*** NOTE ***
By Michael Keegan
Hoi Dick Ng has an infectious enthusiasm and sense of humour about his research into alternative fuels.
“I have a good idea how to burn things,” he chuckles. “Now I want to learn how to store things.”
Ng, an assistant professor in the Department of Mechanical and Industrial Engineering, is one of two Concordia recipients of a 2008-09 Petro-Canada Young Innovator Award. The other is Andrew Ryder of the Department of Psychology (see Journal April 5 and Nov. 8, 2007).
The prize, which includes a $10 000 grant, is designed to encourage outstanding emerging faculty researchers whose work is innovative, has a positive impact on their academic environment and potentially on society as a whole.
Ng, who’ll turn 32 in June, wants to focus his career on the study of alternatives to fossil fuels and their commercialization for use in automobiles, an area he feels fits in well with Concordia’s commitment to sustainable development. His fuel of choice, thus far, has been hydrogen.
Ng received the award for his work on the design and analysis of novel materials for reversible hydrogen storage.
“The study of hydrogen as an alternative fuel is not new,” says Ng. “It began almost 30 years ago. The problem is that hydrogen is very light and highly flammable, and people have the general impression that it’s dangerous. The main challenge is to find a way to store it safely and efficiently so that it can be used in cars.”
Ng explains three ways this can be done. Cryogenics – lowering the temperature of hydrogen to the extreme point where it condenses into a liquid – is not very practical. High-pressure storage is practical, but more dangerous.
“Even without ignition,” says Ng, “if there were an explosion of the fuel tank, the pressure alone would be like having a bomb in your car.”
The third way is to use materials that can store and release hydrogen through absorption and de-absorption. This method is far safer, as hydrogen is less flammable within the absorbing material; and by adjusting the pressure and temperature of the storage environment, the uptake and release of hydrogen can be effectively controlled.
Historically, creating such materials has been mostly a matter of trial and error. Ng’s innovation is to use experimentation to establish the thermodynamic properties of candidate materials, create a database from which to identify the most promising ones, and then use computer models and further experimentation in a kind of feedback loop to design and refine the composition of new and better hydrogen-absorbing materials.
Ng has had a long and evolving relationship with hydrogen, each a crucial step in the lead-up to his current work.
Prior to doing his Ph D, Ng had studied the dangers related to the high-pressure storage of hydrogen. For his doctorate at McGill, Ng specialized in hydrogen combustion in its most violent form: detonation.
His post-doctoral work in 2005-06 took Ng to Princeton’s Combustion Laboratory where he focused on the study of hydrogen’s properties.
“That helped broaden my knowledge of how to burn things,” says Ng. “Until then I only knew how to blow things up.”

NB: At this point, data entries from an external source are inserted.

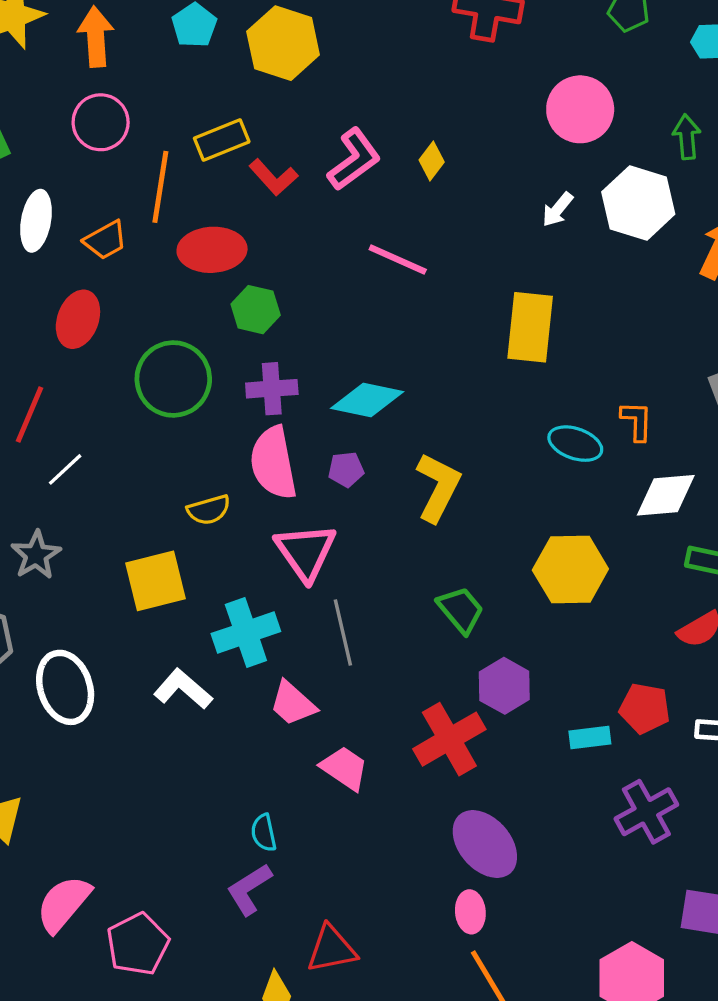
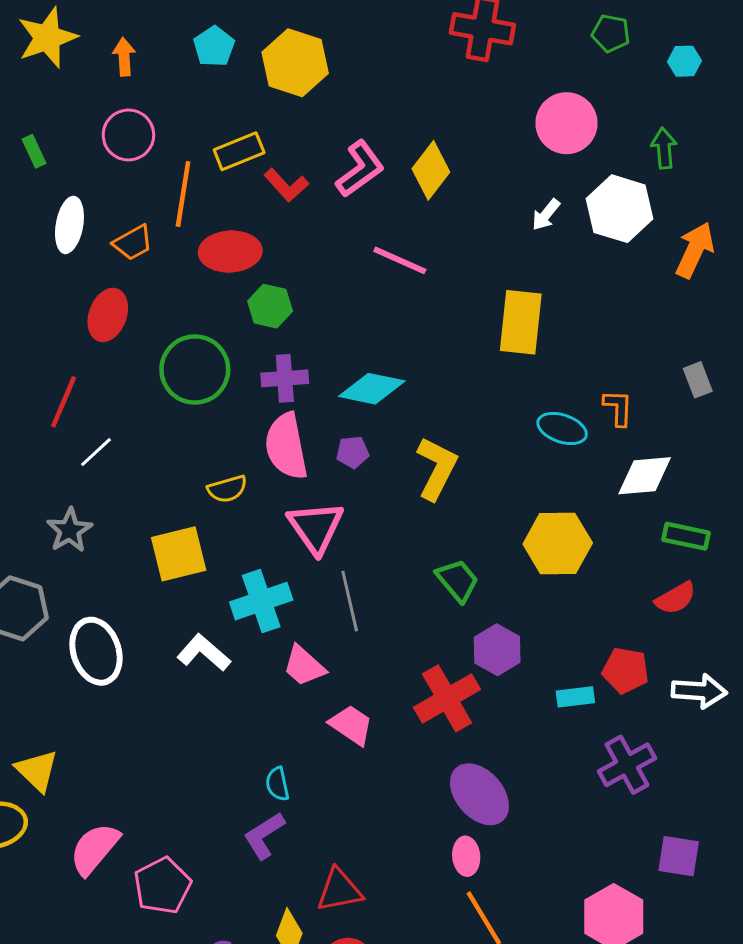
orange arrow: (96, 37) -> (124, 57), size x0.7
yellow diamond: (432, 161) -> (431, 170), size x1.6

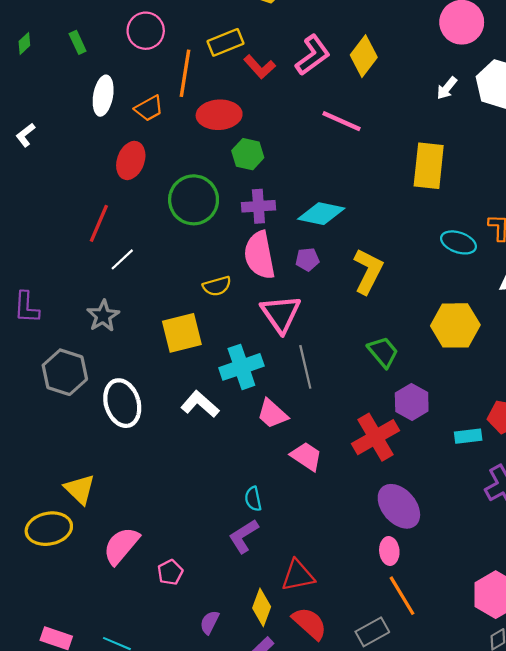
pink pentagon: (162, 886) -> (170, 572), size x0.6

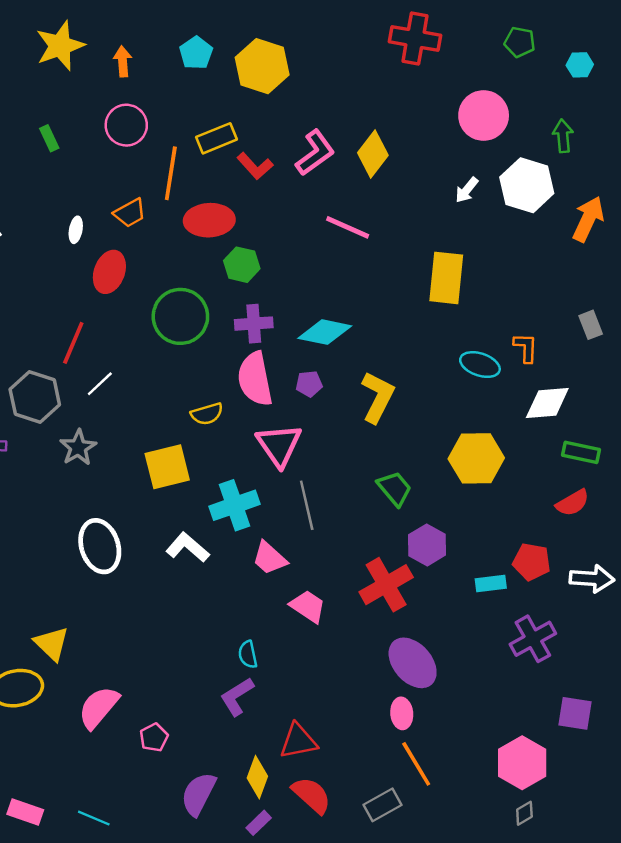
white ellipse: (103, 96) -> (76, 230), moved, size x0.6
gray hexagon: (65, 372) -> (35, 397), moved
purple semicircle: (210, 622) -> (198, 794), size x1.6

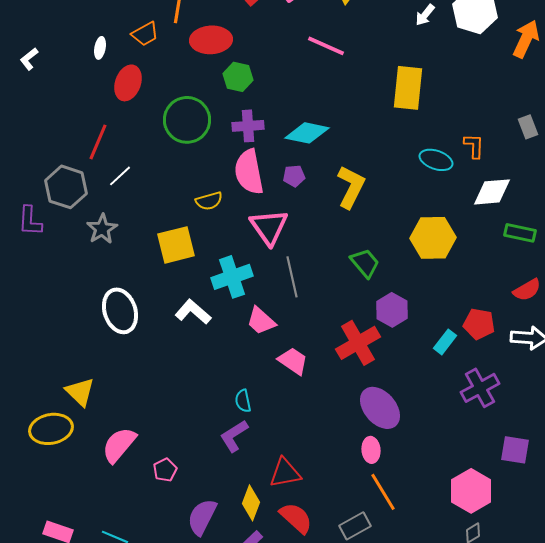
red semicircle: (573, 503) -> (527, 290), moved
cyan rectangle: (491, 583) -> (445, 342), turned -45

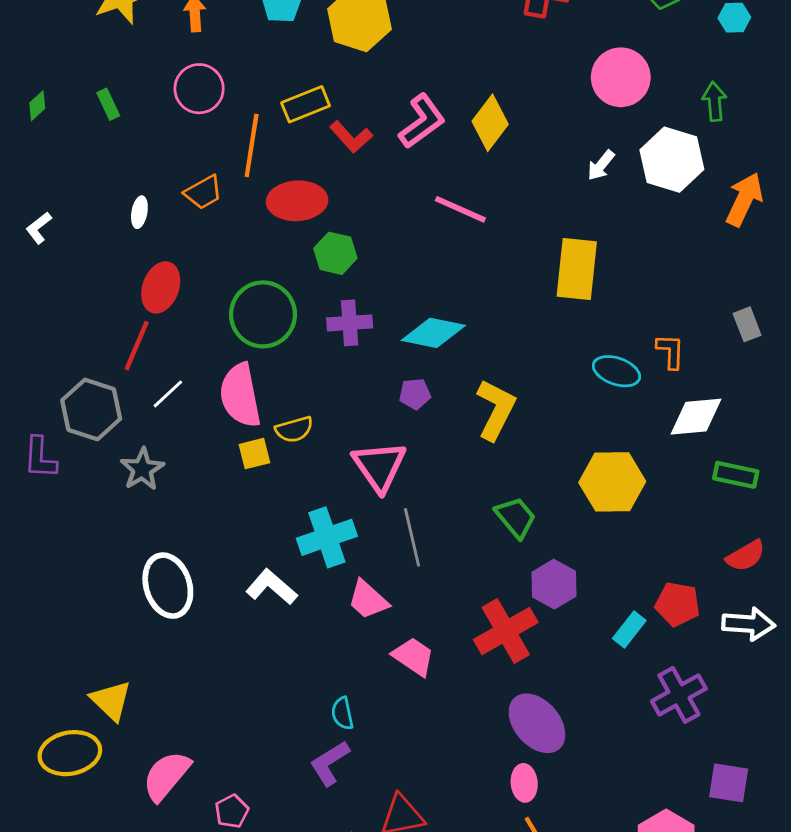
red ellipse: (128, 83) -> (161, 287), moved
pink semicircle: (249, 172) -> (240, 395), moved
yellow square: (176, 245) -> (254, 454), moved, size x0.6

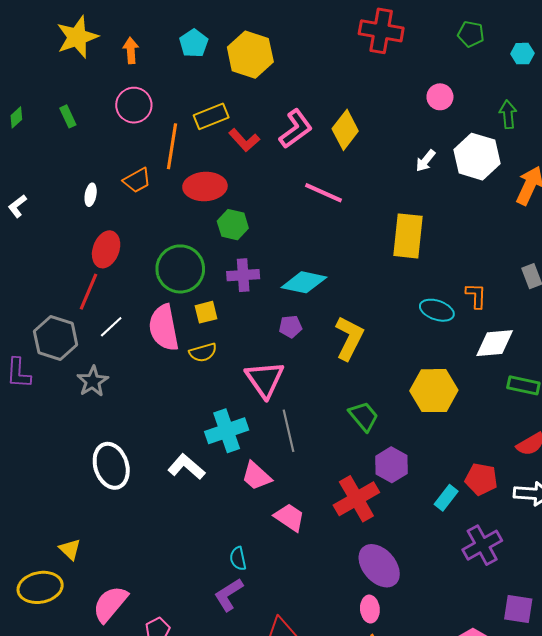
pink circle: (621, 77) -> (440, 97), size x0.6
yellow square: (254, 454) -> (206, 312), moved
yellow triangle: (111, 701) -> (70, 549), size x0.7

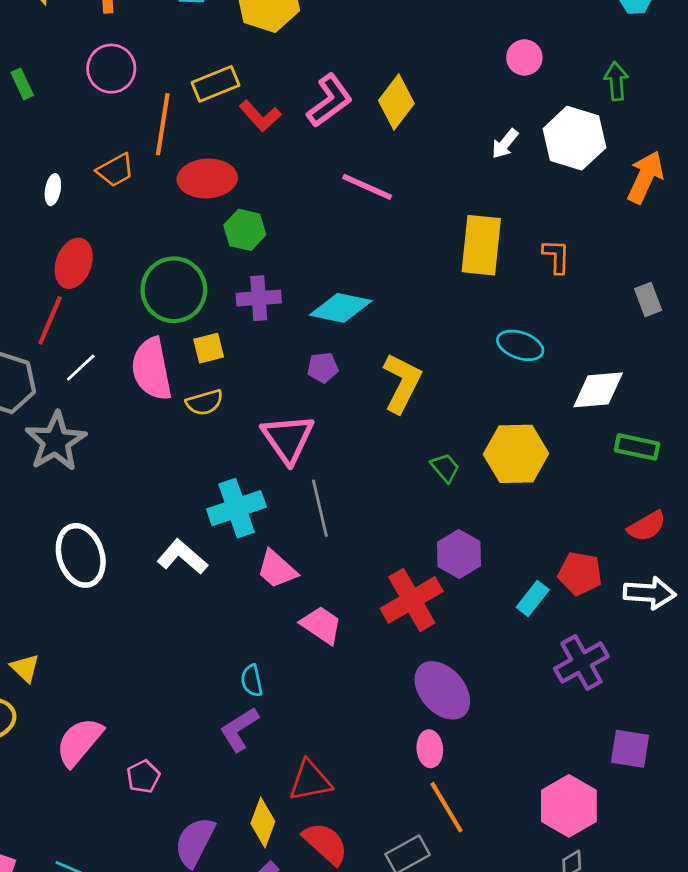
orange L-shape: (476, 296) -> (556, 256), moved
gray star: (93, 381) -> (56, 441), size x1.4
green trapezoid: (364, 416) -> (445, 468), moved, size x0.7

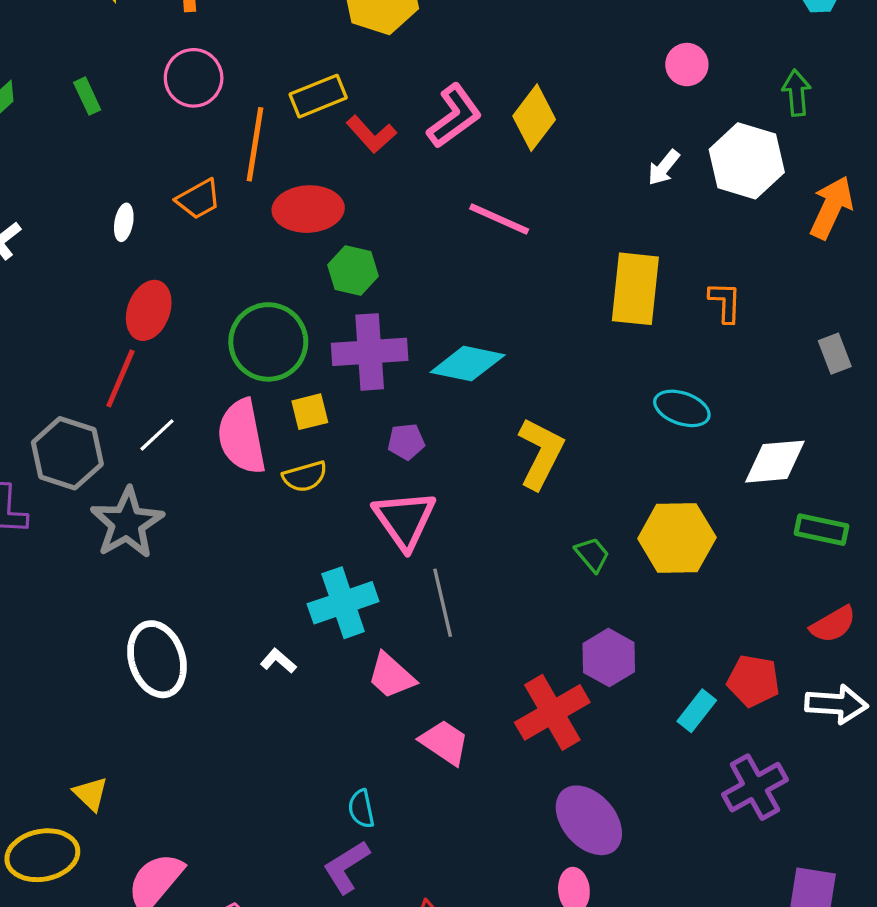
purple cross: (259, 298) -> (370, 352), size x1.4
purple pentagon: (323, 368) -> (406, 442), moved
white L-shape: (182, 557) -> (278, 661), size x0.6

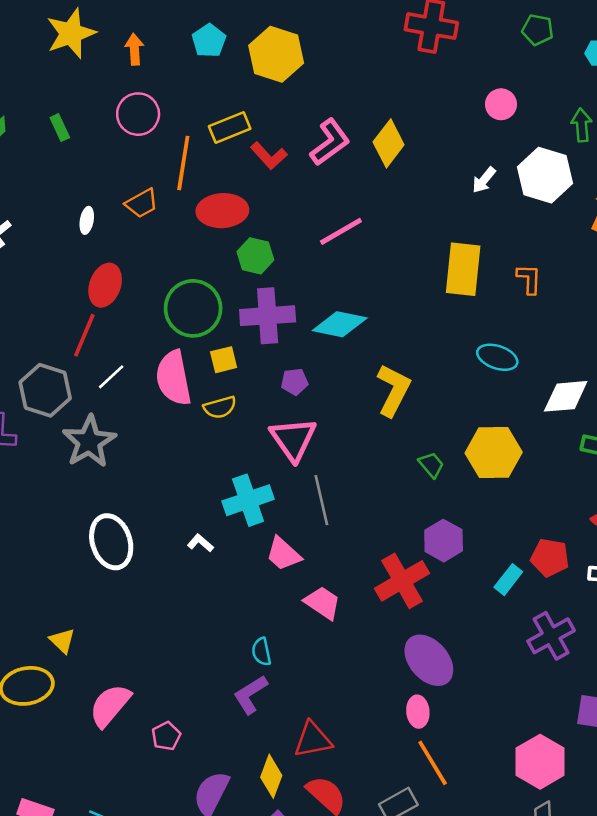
pink line: (499, 219) -> (341, 231), moved, turned -54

The following year, Ng went to the Department of Applied Mathematics and Theoretical Physics at Cambridge to learn how to use computer modelling to better understand the complex interaction between combustion and the flow of the very fluids – whether gases or liquids – consumed and produced in the chemical reaction.
“Simulating fire is not as easy as you think,” says Ng.
In 2007, Ng was drawn back to Montreal by Concordia’s “strong research groups in materials and thermo-fluids.”
Three months ago, Ng and his colleague Mamoun Medraj began designing and building the experimental apparatus that will enable them to test candidate materials and establish a database.
Ng’s next flirtation with hydrogen will involve a collaboration with three other researchers to generate hydrogen using solar energy.